Italy's worst earthquake in 30 years has added to cracks in Rome's Colosseum.
Officials say the 6.6-magnitude tremor that struck central Italy on Sunday has put extra strain on the capital's 2,000-year-old arena, reported The Daily Mail.
It comes as it emerged that a dormant volcano 12 miles south of the Eternal city may be reawakening after experts found signs of activity deep below the surface.
Scientists say magma has started building up about five miles below the surface prompting fears the Alban Hills is reactivating while the ground is reportedly rising by 3mm a year.
However, an eruption is not imminent and would not take place for about a thousand years, according to experts from the National Institute of Geophysics and Vulcanology and La Sapienza University, the Telegraph reports.
The research, published on Geographical Research Letters, reconstructed the geological history of 600,000 years of the Alban Hills as they examined the 'cyclicality' of eruptions.
It comes as Rome continues to assess damage from one of the fiercest earthquakes in decades over the weekend.
The quake hit some 105 miles from the Italian capital in Norcia, in the country's Umbria region, early on Sunday morning - just two months another earthquake killed 300 people in the same region.
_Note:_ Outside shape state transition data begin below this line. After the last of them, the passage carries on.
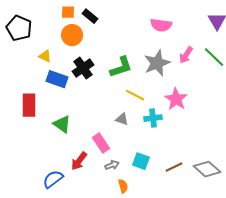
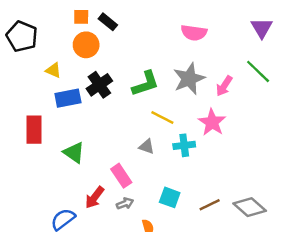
pink arrow: (186, 55) -> (224, 86), moved
blue rectangle: (57, 79) -> (68, 98), turned -30
gray arrow: (112, 165) -> (125, 204), moved

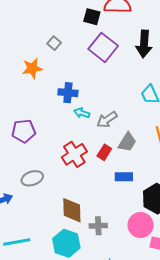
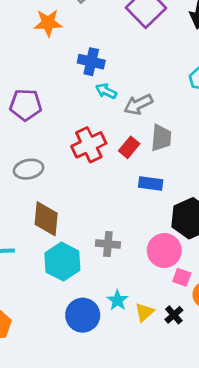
gray trapezoid: (127, 142) -> (161, 138), turned -35
brown diamond: (72, 210) -> (46, 219), moved

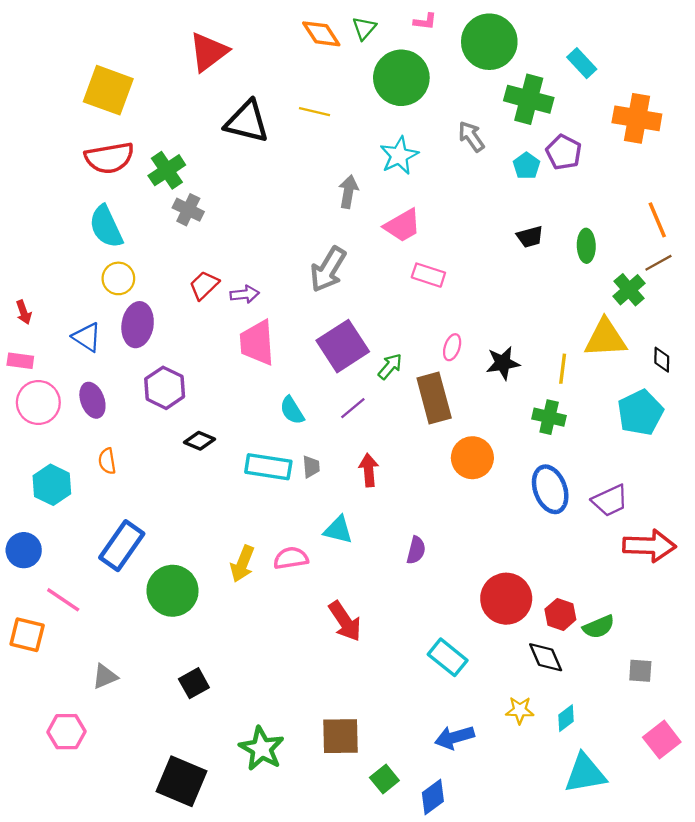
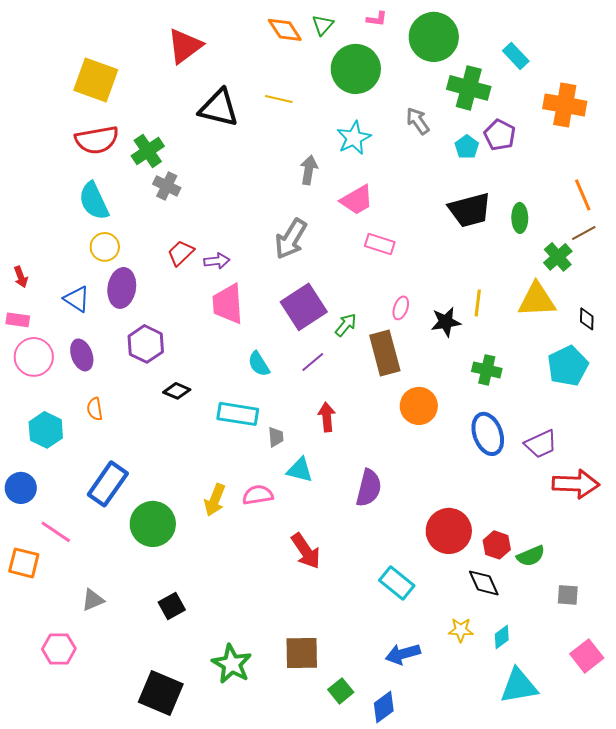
black trapezoid: (530, 237) -> (470, 210), size x1.8
yellow line: (563, 369) -> (478, 303), moved
gray trapezoid: (311, 467) -> (276, 437), moved
purple semicircle: (416, 550) -> (369, 488), size x1.5

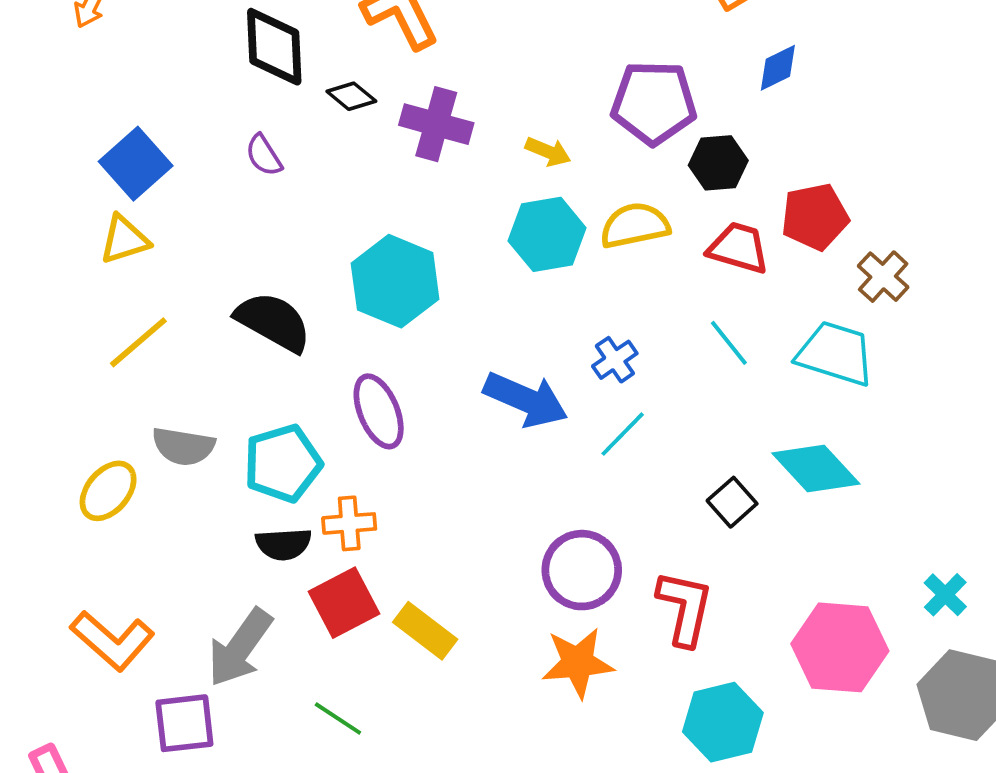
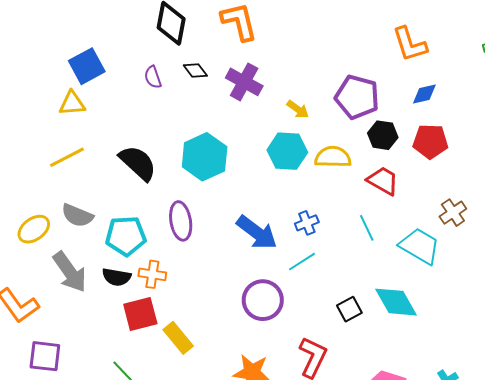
black diamond: (351, 96) -> (195, 70), moved
red pentagon: (815, 217) -> (430, 141), moved
purple circle: (582, 570) -> (263, 300), moved
gray arrow: (240, 648) -> (70, 272), moved, turned -84

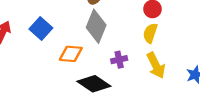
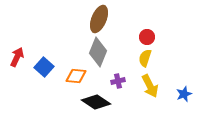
blue square: (41, 29) -> (44, 67), moved

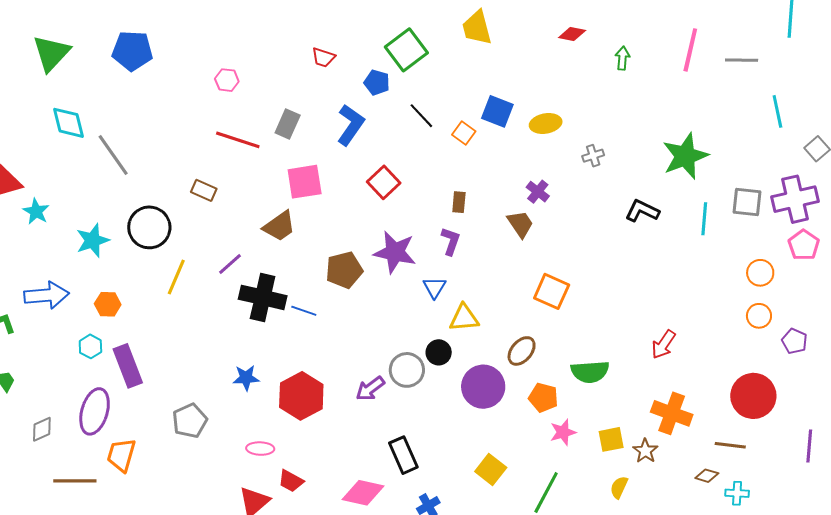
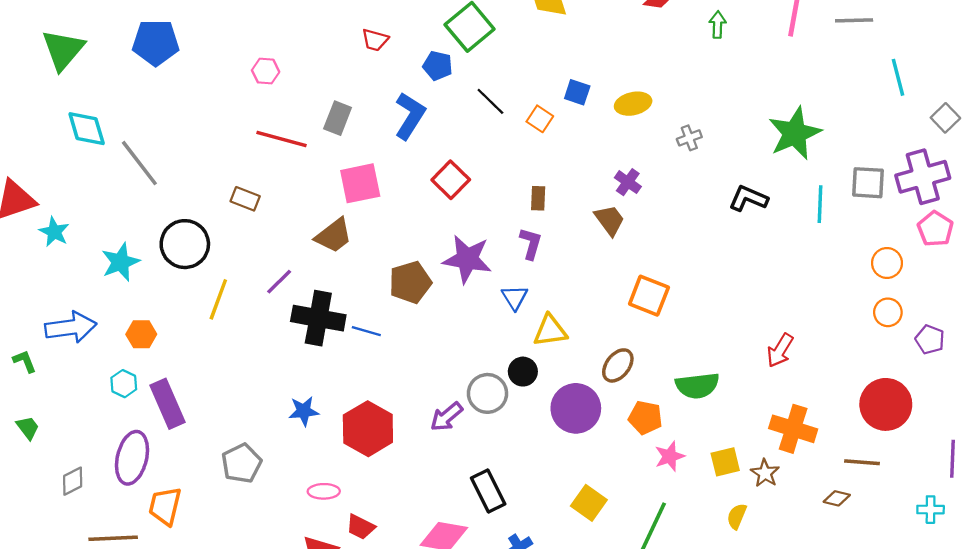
blue square: (497, 111) -> (577, 92), size x0.7
cyan cross: (737, 493) -> (931, 510), moved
The earthquake was so powerful it is understood to have added fresh cracks to world famous landmarks in Rome, including the Colosseum.
An official involved in the Colosseum's upkeep said Sunday's tremor had put extra strain on the 2,000-year-old arena.
Francesco Prosperetti said an inspection was taking place to assess damage, but added: 'With the earthquake, the cracks are increasing.'
It has also been revealed that the fourth century church in Rome also known as 'St Paul's Outside the Walls,' has cracks in its wall and cornices fell off the building during the quake.
A beam that supported a large candelabra has also become detached causing more damage.